Your task = Take every line from the data that has the word "through" in it.

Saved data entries
========================

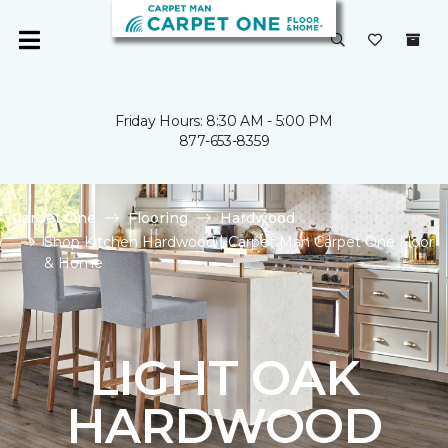
Friday Hours: 8:30 AM - 5:00 PM
877-653-8359
Carpet One
Flooring
Hardwood
Shop Kitchen Hardwood | Carpet Man Carpet One Floor
& Home
LIGHT OAK
HARDWOOD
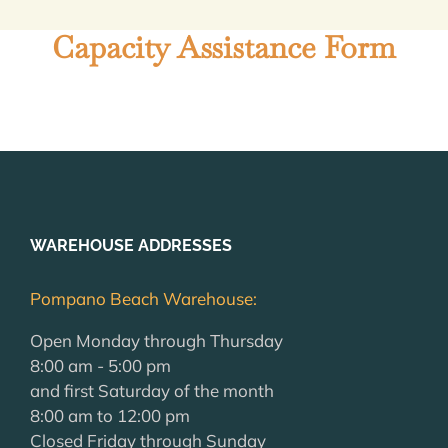
Capacity Assistance Form
WAREHOUSE ADDRESSES
Pompano Beach Warehouse:
Open Monday through Thursday
8:00 am - 5:00 pm
and first Saturday of the month
8:00 am to 12:00 pm
Closed Friday through Sunday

========================

Result =
Open Monday through Thursday
Closed Friday through Sunday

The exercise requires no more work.